_Provided records:_

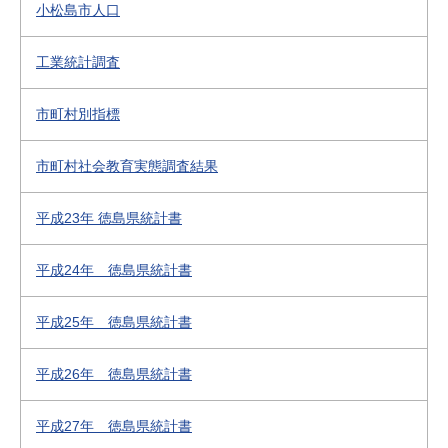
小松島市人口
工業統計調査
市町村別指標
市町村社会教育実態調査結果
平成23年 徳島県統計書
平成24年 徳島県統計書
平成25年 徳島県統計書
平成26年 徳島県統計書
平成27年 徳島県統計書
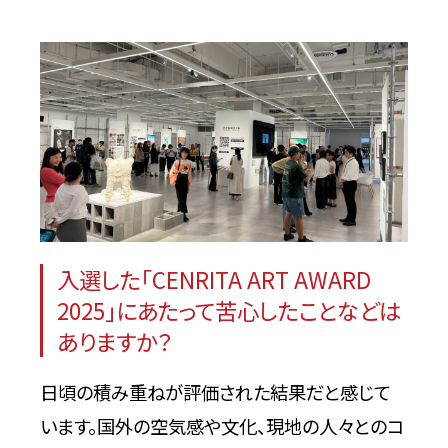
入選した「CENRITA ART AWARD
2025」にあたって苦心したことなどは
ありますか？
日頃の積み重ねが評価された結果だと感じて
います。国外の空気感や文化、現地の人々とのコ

==

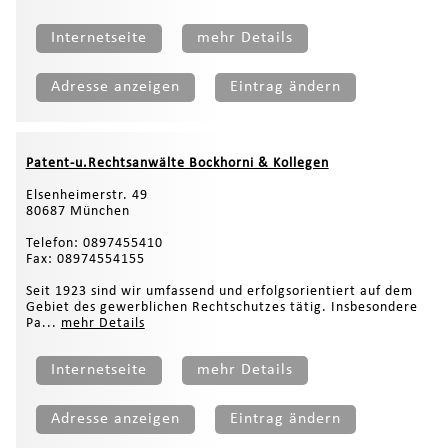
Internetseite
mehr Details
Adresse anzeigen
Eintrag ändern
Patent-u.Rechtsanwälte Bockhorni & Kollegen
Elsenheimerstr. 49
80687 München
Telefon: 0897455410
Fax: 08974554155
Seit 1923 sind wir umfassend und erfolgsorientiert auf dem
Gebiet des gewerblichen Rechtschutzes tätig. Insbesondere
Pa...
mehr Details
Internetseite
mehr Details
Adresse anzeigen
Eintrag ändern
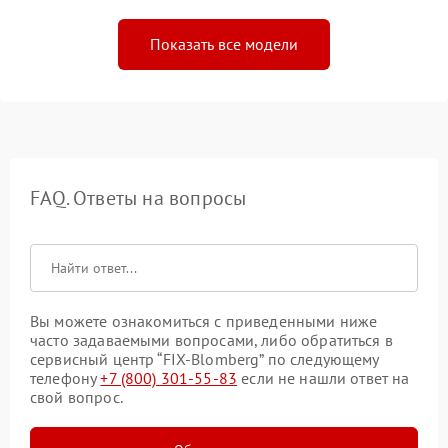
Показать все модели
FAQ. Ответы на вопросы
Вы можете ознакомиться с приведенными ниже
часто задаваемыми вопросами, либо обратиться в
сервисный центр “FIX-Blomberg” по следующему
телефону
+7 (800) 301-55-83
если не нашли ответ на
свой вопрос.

--

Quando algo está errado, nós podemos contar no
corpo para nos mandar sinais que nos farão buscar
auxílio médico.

_Problem requirements:_
Working from the records above, set down word for word everything from the line containing "Elsenheimerstr. 49" down to the line containing "свой вопрос.", ends included, minus the pictures.

_Response to the task:_
Elsenheimerstr. 49
80687 München
Telefon: 0897455410
Fax: 08974554155
Seit 1923 sind wir umfassend und erfolgsorientiert auf dem
Gebiet des gewerblichen Rechtschutzes tätig. Insbesondere
Pa...
mehr Details
Internetseite
mehr Details
Adresse anzeigen
Eintrag ändern
Показать все модели
FAQ. Ответы на вопросы
Вы можете ознакомиться с приведенными ниже
часто задаваемыми вопросами, либо обратиться в
сервисный центр “FIX-Blomberg” по следующему
телефону
+7 (800) 301-55-83
если не нашли ответ на
свой вопрос.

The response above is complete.